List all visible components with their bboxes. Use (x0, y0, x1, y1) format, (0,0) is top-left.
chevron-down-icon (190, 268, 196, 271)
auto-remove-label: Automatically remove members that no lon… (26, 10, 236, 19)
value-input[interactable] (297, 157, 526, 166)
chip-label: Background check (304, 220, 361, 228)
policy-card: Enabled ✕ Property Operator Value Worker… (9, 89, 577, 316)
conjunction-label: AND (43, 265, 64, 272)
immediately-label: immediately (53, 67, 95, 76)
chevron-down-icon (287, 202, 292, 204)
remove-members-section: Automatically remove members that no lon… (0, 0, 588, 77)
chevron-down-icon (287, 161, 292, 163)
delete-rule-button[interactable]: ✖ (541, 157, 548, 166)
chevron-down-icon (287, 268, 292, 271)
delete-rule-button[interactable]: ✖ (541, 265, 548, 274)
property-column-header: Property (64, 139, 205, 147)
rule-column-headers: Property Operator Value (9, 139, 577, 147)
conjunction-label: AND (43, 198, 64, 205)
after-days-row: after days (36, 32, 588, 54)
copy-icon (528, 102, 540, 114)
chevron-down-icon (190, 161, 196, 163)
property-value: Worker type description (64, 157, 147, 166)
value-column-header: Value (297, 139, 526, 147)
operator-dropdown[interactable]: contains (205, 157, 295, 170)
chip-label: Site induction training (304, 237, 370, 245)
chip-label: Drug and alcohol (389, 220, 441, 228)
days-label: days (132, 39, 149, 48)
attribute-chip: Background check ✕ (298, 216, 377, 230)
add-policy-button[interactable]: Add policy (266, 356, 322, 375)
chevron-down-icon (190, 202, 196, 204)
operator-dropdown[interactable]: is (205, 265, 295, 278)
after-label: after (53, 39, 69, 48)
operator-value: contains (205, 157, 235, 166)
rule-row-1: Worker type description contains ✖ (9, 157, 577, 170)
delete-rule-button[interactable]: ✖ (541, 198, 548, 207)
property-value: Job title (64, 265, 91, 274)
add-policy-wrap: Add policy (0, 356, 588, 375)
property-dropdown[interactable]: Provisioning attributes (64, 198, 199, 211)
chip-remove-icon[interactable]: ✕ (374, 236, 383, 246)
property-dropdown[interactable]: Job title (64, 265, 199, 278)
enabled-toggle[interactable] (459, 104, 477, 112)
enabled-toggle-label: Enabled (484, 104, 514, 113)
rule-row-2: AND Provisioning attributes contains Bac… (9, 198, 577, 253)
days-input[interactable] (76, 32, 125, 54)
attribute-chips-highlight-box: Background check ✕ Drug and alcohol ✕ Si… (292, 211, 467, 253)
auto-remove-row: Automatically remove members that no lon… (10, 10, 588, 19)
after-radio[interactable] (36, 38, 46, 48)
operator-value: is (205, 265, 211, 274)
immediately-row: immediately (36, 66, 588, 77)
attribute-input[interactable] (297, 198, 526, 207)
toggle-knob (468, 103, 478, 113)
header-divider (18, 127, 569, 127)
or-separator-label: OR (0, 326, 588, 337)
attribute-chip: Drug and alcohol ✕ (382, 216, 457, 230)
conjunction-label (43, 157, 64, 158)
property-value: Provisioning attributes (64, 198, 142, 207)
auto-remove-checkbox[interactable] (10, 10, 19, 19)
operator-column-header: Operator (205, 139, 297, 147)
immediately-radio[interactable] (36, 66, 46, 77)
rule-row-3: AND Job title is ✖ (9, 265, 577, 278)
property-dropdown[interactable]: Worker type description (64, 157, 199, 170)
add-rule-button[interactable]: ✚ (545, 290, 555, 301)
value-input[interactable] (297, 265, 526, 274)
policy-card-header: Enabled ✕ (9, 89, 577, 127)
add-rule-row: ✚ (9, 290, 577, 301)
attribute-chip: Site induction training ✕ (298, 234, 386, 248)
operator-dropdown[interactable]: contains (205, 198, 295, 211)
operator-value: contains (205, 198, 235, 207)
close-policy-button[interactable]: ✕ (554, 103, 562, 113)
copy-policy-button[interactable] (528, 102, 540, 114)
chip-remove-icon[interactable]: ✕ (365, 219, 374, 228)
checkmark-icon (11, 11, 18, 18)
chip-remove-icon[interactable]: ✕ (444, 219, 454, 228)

[WHAT YOU NEED TO DO] Within the listing above, tally the lines holding the word "delete". Give the tally only.

[EXERCISE SOLUTION] 3